Quick start
This is a quick start tutorial for Mist. We will cover local installation details, then discuss how to develop and deploy Mist Functions and launch them in different Spark slusters.
Vocabulary. The next terms are used in this document:
- Function - user code with Spark program to be deployed on Mist
- Artifact - file (.jar or .py) that contains a Function
- Mist Master - an application that manages functions, jobs, workers, and expose public interfaces
- Mist Worker - Spark driver application that actually invokes function (Mist Master automatically spawns its Workers)
- Context - settings for Mist Worker where Function is being executed (spark settings + worker mode)
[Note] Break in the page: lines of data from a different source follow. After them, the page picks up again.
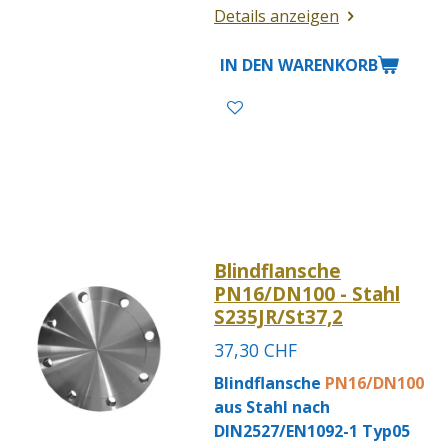
Details anzeigen
IN DEN WARENKORB
Blindflansche
PN16/DN100 - Stahl
S235JR/St37,2
37,30 CHF
Blindflansche
PN16/DN100
aus Stahl nach
DIN2527/EN1092-1 Typ05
- Job - a result of the Function execution
- mist-cli - command line tool for Mist
Install
You can install Mist from binaries or run it in docker. Docker image also has Apache Spark binaries for a quick start. From 1.1.0 Mist also support scala 2.12.
Releases:
- binaries: http://repo.hydrosphere.io/hydrosphere/static/
- docker https://hub.docker.com/r/hydrosphere/mist/
Run docker image
We have prebuilt Mist for 2.2.0
, 2.3.0
, 2.4.0
Spark versions.
Version of distributive is a combination of Mist and Spark versions.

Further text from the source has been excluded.